A l’heure où la Cour des comptes vient de rendre, à la demande du Sénat, un rapport accablant sur l’indigence des dotations matérielles de la police nationale, qui l’empêche de remplir ses missions de sécurité publique, des maires profitent de la situation sinistrée de la police de l’Etat pour développer leurs polices locales, aux ordres des maires, sur des territoires réduits.
C’est ainsi que l’actuel de maire de Clamart et son chef de la police municipal ont organisé le premier « salon des polices municipales et sécurité des villes » pour exposer un véritable marché à ciel ouvert des armements, système de vidéosurveillance, drones…, sorte de salon de la NRA des villes françaises.
Ils mettent ainsi en scène leur véritable ambition : supplanter la polie nationale, que la paupérisation organisée par l’Etat fragilise, voire délégitime, pour préempter finalement le service public de la sécurité publique.
Et force est de constater que cet opportunisme est bien aidé par l’Etat. La misère de la police nationale conduit les maires à se doter de polices municipales ultra bien dotées en matériel (armes à feu, tasers, voitures neuves,4×4, motos de grosse cylindrée.) qui provoque l’envie de la police nationale, si pauvre.
Mais c’est une sous-traitance locale de la sécurité, a des effets pervers évidents d’ores et déjà subis dans les territoires :
– une police locale qui obéit à une autorité locale, avec une politique de sécurité locale et non plus nationale : Cette situation aboutit d’une part à créer une inégalité des territoires, entre ceux qui peuvent se doter de ces services de sécurité et ceux qui n’en n’ont pas les moyens, tout particulièrement les territoires les plus fragiles, et d’une part à confier la sureté à certains élus bien connus pour abuser de leurs pouvoirs ;
– l’augmentation extraordinaire actuelle des moyens des communes alloués aux polices municipales (plusieurs millions d’euros annuels pour une ville moyenne) pour suppléer la PN conduit nécessairement à la réduction d’autres services publics locaux car ressources locales n’augmentent pas,
– la PN est alors réduite à portion congrue et moins implantée dans les territoires et perd alors de son expertise de terrain, pourtant nécessaire pour comprendre et prévenir la délinquance.
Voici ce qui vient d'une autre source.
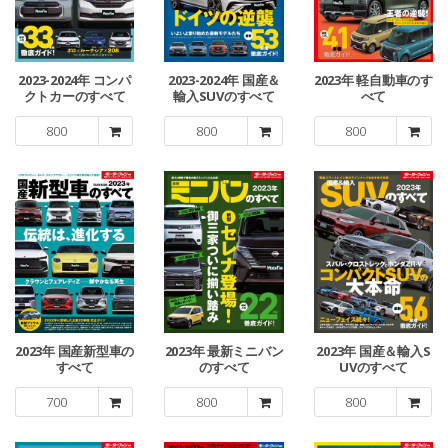
2023-2024年 コンパ
2023-2024年 国産＆
2023年 軽自動車のす
クトカーのすべて
輸入SUVのすべて
べて
800
800
800
2023年 国産新型車の
2023年 最新ミニバン
2023年 国産＆輸入S
すべて
のすべて
UVのすべて
700
800
800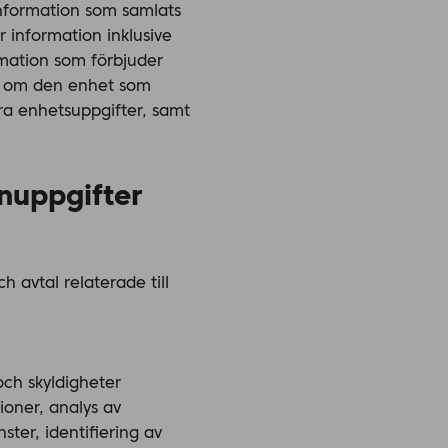
information som samlats
information inklusive
rmation som förbjuder
on om den enhet som
ra enhetsuppgifter, samt
onuppgifter
h avtal relaterade till
och skyldigheter
ioner, analys av
ster, identifiering av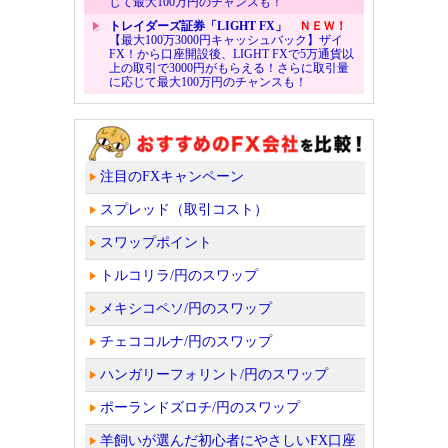
じて最大100万円のチャンスも！
トレイダーズ証券「LIGHT FX」
ＮＥＷ！
【最大100万3000円キャッシュバック】ザイ
FX！から口座開設後、LIGHT FXで5万通貨以
上の取引で3000円がもらえる！さらに取引量
に応じて最大100万円のチャンスも！
注目のFXキャンペーン
スプレッド（取引コスト）
スワップポイント
トルコリラ/円のスワップ
メキシコペソ/円のスワップ
チェココルナ/円のスワップ
ハンガリーフォリント/円のスワップ
ポーランドズロチ/円のスワップ
羊飼いが選んだ初心者にやさしいFX口座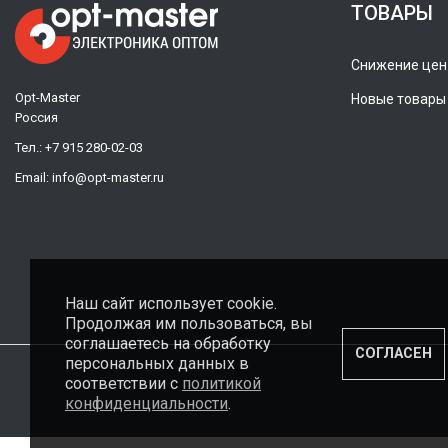
ТОВАРЫ
Снижение цен
Opt-Master
Новые товары
Россия
Тел.:
+7 915 280-02-03
Email:
info@opt-master.ru
Наш сайт использует cookie.
Продолжая им пользоваться, вы
соглашаетесь на обработку
СОГЛАСЕН
персональных данных в
соответствии с
политикой
конфиденциальности
.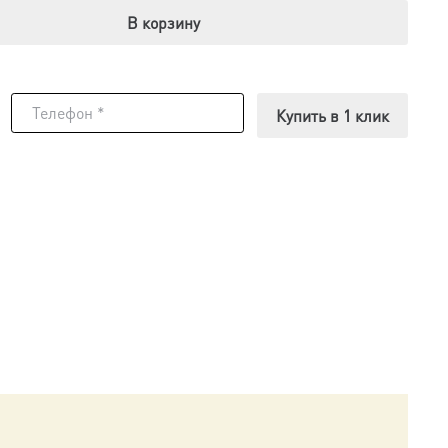
В корзину
Купить в 1 клик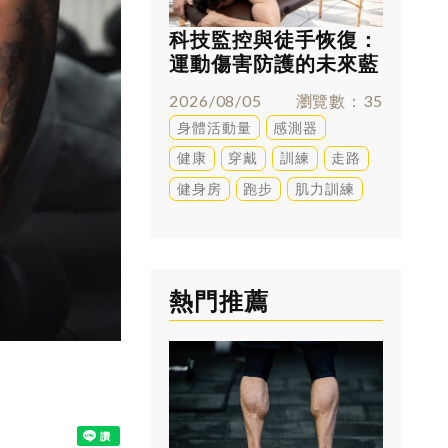
科技監控與徒手恢復：
跑太多
運動傷害防護的未來藍
兇？足
圖
解答
2026/08/05
瀏覽數
35
2026/0
身體活動量
感測器
訓練
健康
穿戴
訓練
走路
健身房
跑步
肌力訓練
熱門推薦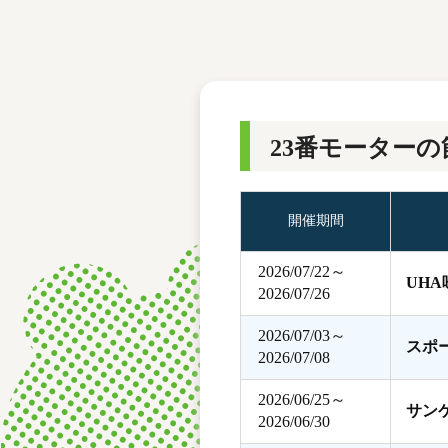
レース結果
モーターランキング
ボートデータ
23番モーターの
開催期間
2026/07/22～
UH
2026/07/26
2026/07/03～
スポ
2026/07/08
2026/06/25～
サン
2026/06/30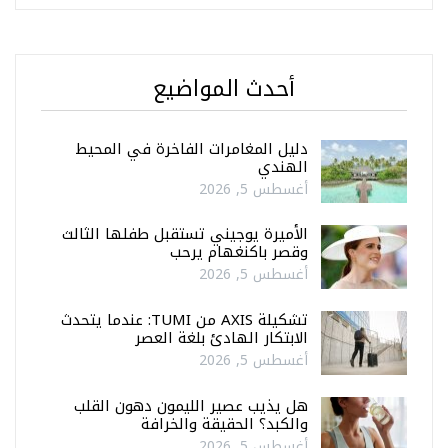
أحدث المواضيع
دليل المغامرات الفاخرة في المحيط
الهندي
أغسطس 5, 2026
الأميرة يوجيني تستقبل طفلها الثالث
وقصر باكنغهام يرحب
أغسطس 5, 2026
تشكيلة AXIS من TUMI: عندما يتحدث
الابتكار الهادئ بلغة العصر
أغسطس 5, 2026
هل يذيب عصير الليمون دهون القلب
والكبد؟ الحقيقة والخرافة
أغسطس 5, 2026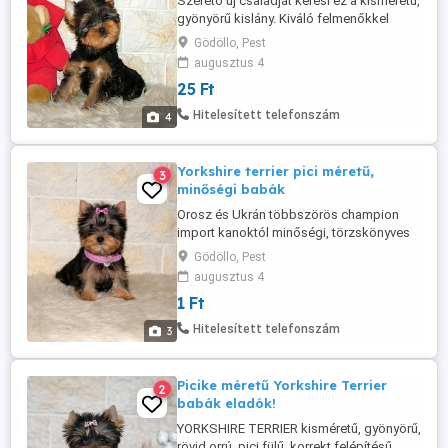
Szerető új családját keresi ez a kisméretű,
gyönyörű kislány. Kiváló felmenőkkel
rendelkezik, többszörös kiállítási győztes
Gödöllo, Pest
apukával. Mindkét szülője szűrve van. A
augusztus 4
törzskönyve már elkészült, összes oltását
25 Ft
megkapta, szobatiszta. Ajándék kölyök
csomaggal és gondozási útmutatóval
Hitelesített telefonszám
4
költözne. Telefonon várom ...
Yorkshire terrier pici méretű,
3
minőségi babák
Orosz és Ukrán többszörös champion
import kanoktól minőségi, törzskönyves
Yorkshire Terrier kiskutyák eladók.
Gödöllo, Pest
Koruknak megfelelő oltásokkal, micro
augusztus 4
chippel, féregtelenítve, kezdő kölyök
1 Ft
csomaggal. Bővebb információ
telefonon!
Hitelesített telefonszám
3
Picike méretű Yorkshire Terrier
2
babák eladók!
YORKSHIRE TERRIER kisméretű, gyönyörű,
rövid orrú, pici fülű, korrekt felépítésű,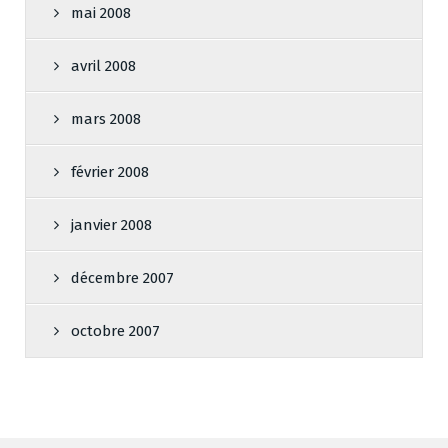
mai 2008
avril 2008
mars 2008
février 2008
janvier 2008
décembre 2007
octobre 2007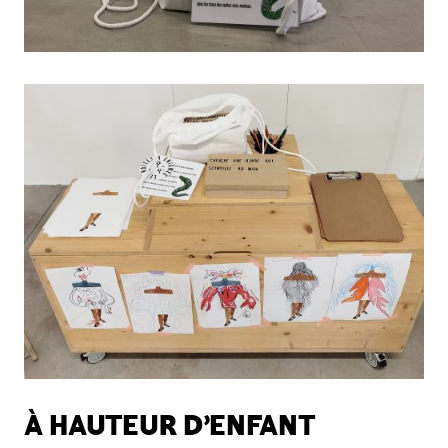
À HAUTEUR D’ENFANT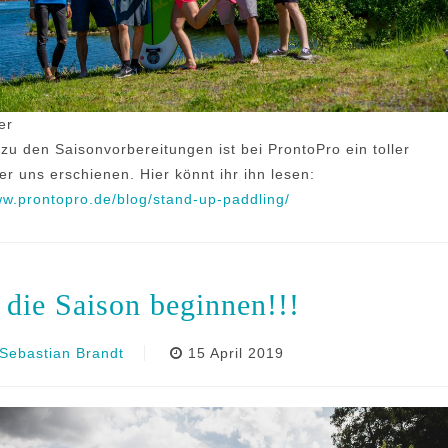
er
 zu den Saisonvorbereitungen ist bei ProntoPro ein toller
ber uns erschienen. Hier könnt ihr ihn lesen:
ww.prontopro.de/blog/stand-up-paddling/
 die Saison beginnen!!!
Sebastian Brandt
15 April 2019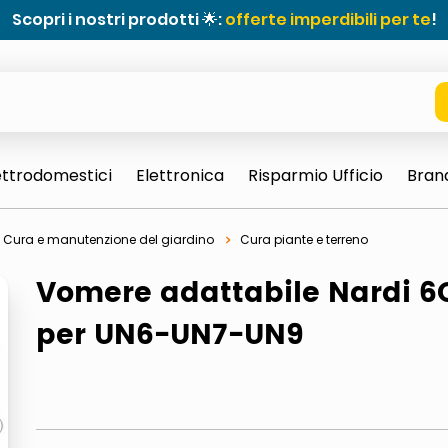
Scopri i nostri prodotti 🌟:
offerte imperdibili per te
!
ettrodomestici
Elettronica
Risparmio Ufficio
Bran
Cura e manutenzione del giardino
Cura piante e terreno
Vomere adattabile Nardi 6
per UN6-UN7-UN9
e 0703 thin rotondo sun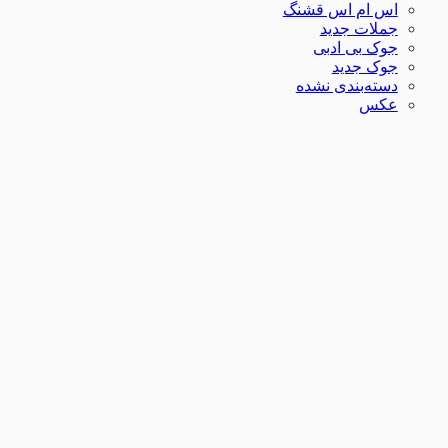
اس ام اس قشنگ
جملات جدید
جوک بی ادبی
جوک جدید
دسته‌بندی نشده
عکس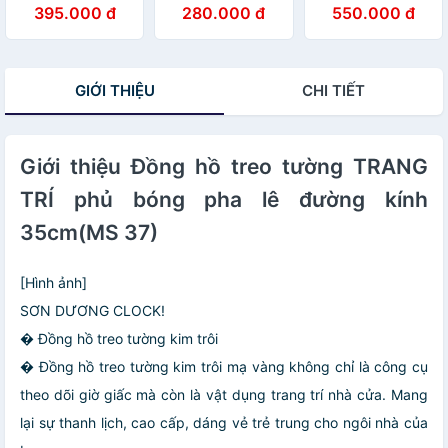
tráng gương cây
Họa Tiết Hươu
điệu họa tiết
395.000 đ
280.000 đ
550.000 đ
tùng tranh phòng
Nghệ Thuật Đẹp
sang trọng khổ
khách quà tặng
- Tranh Tráng
dọc kèm đinh
tân gia kèm đinh
Gương Đồng Hồ
treo
Cao Cấp
GIỚI THIỆU
CHI TIẾT
Giới thiệu Đồng hồ treo tường TRANG
TRÍ phủ bóng pha lê đường kính
35cm(MS 37)
[Hình ảnh]
SƠN DƯƠNG CLOCK!
� Đồng hồ treo tường kim trôi
� Đồng hồ treo tường kim trôi mạ vàng không chỉ là công cụ
theo dõi giờ giấc mà còn là vật dụng trang trí nhà cửa. Mang
lại sự thanh lịch, cao cấp, dáng vẻ trẻ trung cho ngôi nhà của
On se souvient que les rapports successifs sur la prévention du terrorisme déploraient justement cette perte d’expertise. Il conviendrait donc au contraire de la renforcer car jamais les polices municipales ne pourront supplanter la police nationale en ces matières sensibles.
– L’atrophie de la police nationale et l’hypertrophie des polices municipales conduit des élus opportunistes à une surenchère pour s’accorder toujours plus pouvoirs, tels la connaissance des fichiers S, le pouvoir de conduire des enquêtes judiciaires (filatures, surveillance, etc) en matière de trafic de stupéfiants, dès lors que désormais elle détient les moyens matériels d’intervenir.
Toutes ces évolutions découlent d’une conjonction de circonstances : la paupérisation de la police nationale rampante et l’élection de certains élus désireux d’assurer les fonctions de shérif local.
Pour mettre fin à ces dérives dangereuses pour la sureté nationale, il est urgent d’engager un ambitieux plan de rattrapage budgétaire en faveur de la police nationale pour lui redonner les moyens de remplir ses missions et redéfinir les missions de la police du maire.